Saturday, February 28, 2009

Social Networks

When I was doing a search to find out about the vast array of social networking tools and sites available I came upon the following information. I was only aware of about half of these and am only using a couple of them. Ever heard of friendster? Or yelp? Or Outside.in? I hadn't but I have been getting a number of invitations from Linkedin so I accepted and now I am linked in and there is one more place for me to make connections! - check out these:

Creating social groups is one of the original practices on the Internet. Extending back to the 1970's, people have consistently used online tools to expand, extend, re-invent, and build social groups. Today, social networking has become a major activity online, and many of the functionalities and traditions from decades ago have become cast in different interfaces that include features such as profiles, friend and relationship links, instant messaging, blogs, bookmark-sharing, Web-based discussions, and Web-based email.
· MySpace: a massive social network based on user profiles as well as many other tools to build relationships, communication, and interaction.
· Friendster: a pioneering social network recognized as the first (Web-based) social networking site.
· Classmates: originated as a way for high-school classmates to keep in touch.
· Facebook: originated as a way for college students to get to know each other.
· Linkedin: a professionally-oriented network used to build business and professional contacts or to get in touch with past colleagues and friends.
· yelp.com: a network of people reviewing local restaurants, shopping, nightlife, businesses, and other places. Friend relationships, favorites, and profiles support a range of member-to-member interaction.
· Meetup.com: a social network that aims to connect people through in-person, local meetings on a variety of interest topics.
· outside.in: tracks news, views, and conversations in towns and neighborhoods; individual profiles
· Orkut: a social network affiliated with Google.
· Tribe.net: a social network oriented to metropolitan areas.
· Yahoo Members: a network of members of Yahoo.
· Applications that foster social interaction:
o Blogging: Creating diary-like commentary on life, passing events, people, and ideas has found a form in blogs. Social networks emerge as groups of bloggers work and comment on blogs or make hypertext links from blog to blog. Many social networks that are based on user profiles also include blogs as part of the services they offer to users.
o Bookmarking: Information-sharing can be among a group of people using social networking sites. Altough sharing interesting sites online has been an activity for several decades, these social networking sites oriented to tagging or bookmarking bring it to a more visible, organized, and efficient level.
o Personal Ads: With social networks come social attractions, so it follows that many networks develop specifically for dating. Extending the ancient concept of "computer dating" beyond just matching characteristics like age and preferences for long walks on the beach, personal ad services today provide matching based on personality testing, some of which is based on research.

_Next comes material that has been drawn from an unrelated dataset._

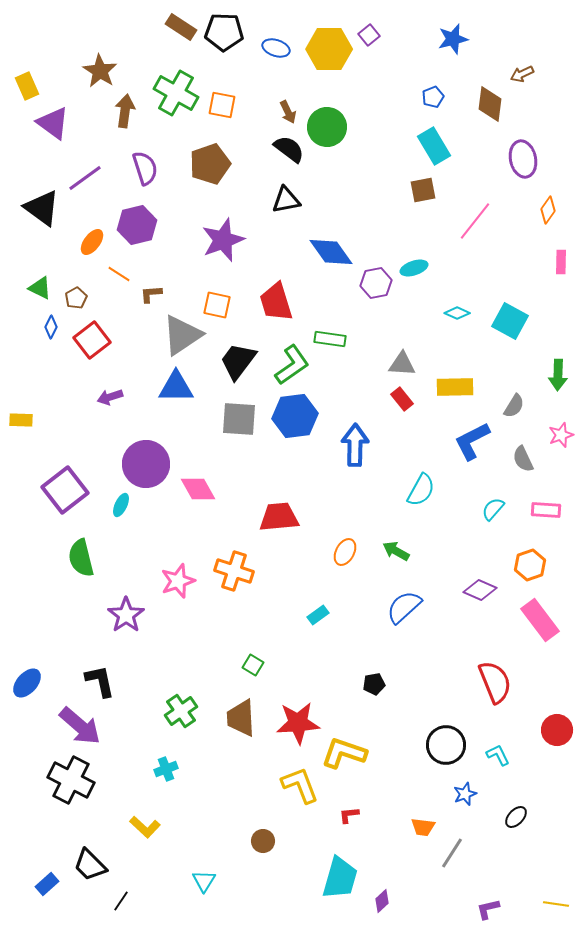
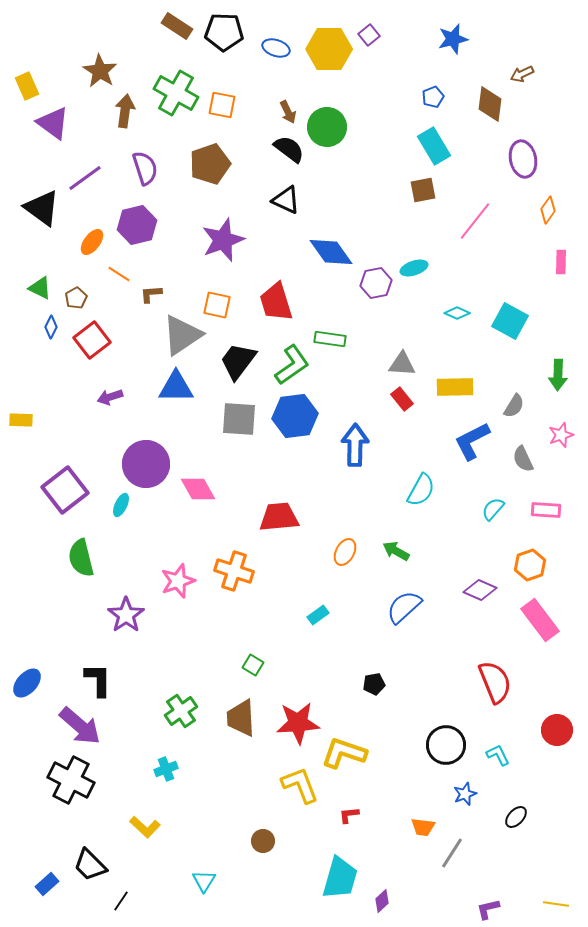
brown rectangle at (181, 27): moved 4 px left, 1 px up
black triangle at (286, 200): rotated 36 degrees clockwise
black L-shape at (100, 681): moved 2 px left, 1 px up; rotated 12 degrees clockwise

Social networks are created as we find new niches that need to be filled. What is next? One can only imagine, but in imagining - therein may lie an entrepreneurial opportunity!

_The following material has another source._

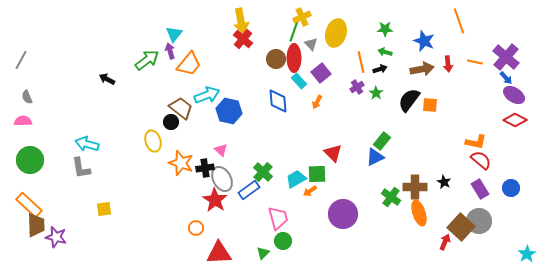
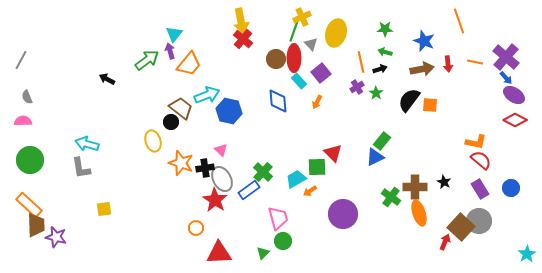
green square at (317, 174): moved 7 px up
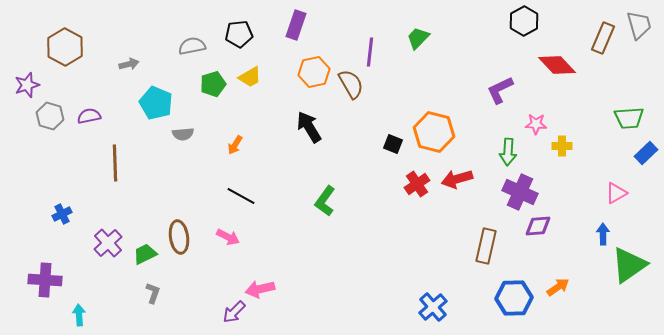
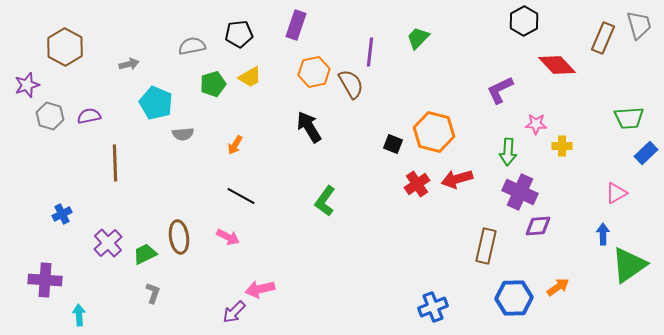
blue cross at (433, 307): rotated 20 degrees clockwise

Connectivism: Being Connected in the Ether is Replacing the Classroom as the Source for Learning


Connectivism: Being Connected in the Ether is Replacing the Classroom as the Source for Learning
In his essay “Connectivism: A Learning Theory for the Digital Age”, George Siemens states, “Formal education no longer comprises the majority of our learning. Learning now occurs in a variety of ways – through communities of practice, personal networks, and through completion of work-related tasks.” Information, though at times vague, ambiguous, opinionated, biased, or just plain false, is ubiquitous. At every turn we find new ideas, the reporting of incidents and opinions, a twist on an old theme, artistic expression, emotional outpouring, new data, old data, and all because we are so connected. Learning is not always deliberate. Sometimes it is accidental or incidental. We are no longer (at least rarely) looking in paper books for information. Instead we are finding it through intentional searches of the oceans of digital data or happening upon it as we float about in social networks, peruse our feeds of personal interest data, or bump up against it as we cruise the information depths (that surfing analogy no longer works as the data pool has become too vast and too deep – we are now becoming experienced submariners in our information quest). As Seimens says, “Know-how and know-what is being supplemented with know-where (the understanding of where to find knowledge needed).
Siemens, in quoting Rocha, “Learning, as a self-organizing process requires that the system (personal or organizational learning systems) “be informationally open, that is, for it to be able to classify its own interaction with an environment, it must be able to change its structure…” brings focus to how critical the malleability of our learning processes must be in the ever changing landscape of our connected lives. We have so many resources available at our finger tip (the one attached to the mouse) that we must spend some time interpreting, verifying, analyzing, and applying the data in order to make truth of all that we find, “The capacity to form connections between sources of information, and thereby create useful information patterns, is required to learn in our knowledge economy” (Wiley and Edwards, quoted in Siemens).
For organizations the expansive universe of information available creates special challenges of connectivity. Siemens focuses on the heart of the problem in stating:
Information flow within an organization is an important element in organizational effectiveness. In a knowledge economy, the flow of information is the equivalent of the oil pipe in an industrial economy. Creating, preserving, and utilizing information flow should be a key organizational activity. Knowledge flow can be likened to a river that meanders through the ecology of an organization. In certain areas, the river pools and in other areas it ebbs. The health of the learning ecology of the organization depends on effective nurturing of information flow.
Siemens concludes appropriately,” Our ability to learn what we need for tomorrow is more important than what we know today.” The ocean of knowledge is getting deeper and wider, but the ships we use to sail on it and in it are getting better too, as is the equipment with which we navigate. Now we just need to be sure to stay abreast of the changing sailing techniques. It has become evident, and sometimes painfully so, that we are not turning to the salty old dogs for tutorials, but instead we look to the Ishmaels of the digital sea as our models.

Friday, February 20, 2009

The New Learning Paradigm


"Living and Learning with New Media" from the MacArthur foundation states, "Youth using new media often learn from their peers, not teachers or adults, and notions of expertise and authority have been turned on their heads." So if students are not learning from us perhaps they are learning in spite of us and we had either get out of the way or climb onto the vehicle students are using to learn, social media, and guide them to the content they need enable them to embrace the exponential growth that is taking place in the digital world and that they will need to compete in an ever changing career market. In addition, the question . . . "what would it mean to enlist help in this endeavor from engaged and diverse publics that are broader than what we traditionally think of as educational and civic institutions?" places the challenge to teachers to explore the digital commons to find the places that students reside and meet them there and help them to find their way through to new and exciting information relevant to their lives. We need to build a bridge that not only fords the "digital divide" that exists between their in school and out of school use of the digital commons, but a bridge that gets a lot of traffic. As teachers we should want our students to be able to make connections between classroom learning and their own lives.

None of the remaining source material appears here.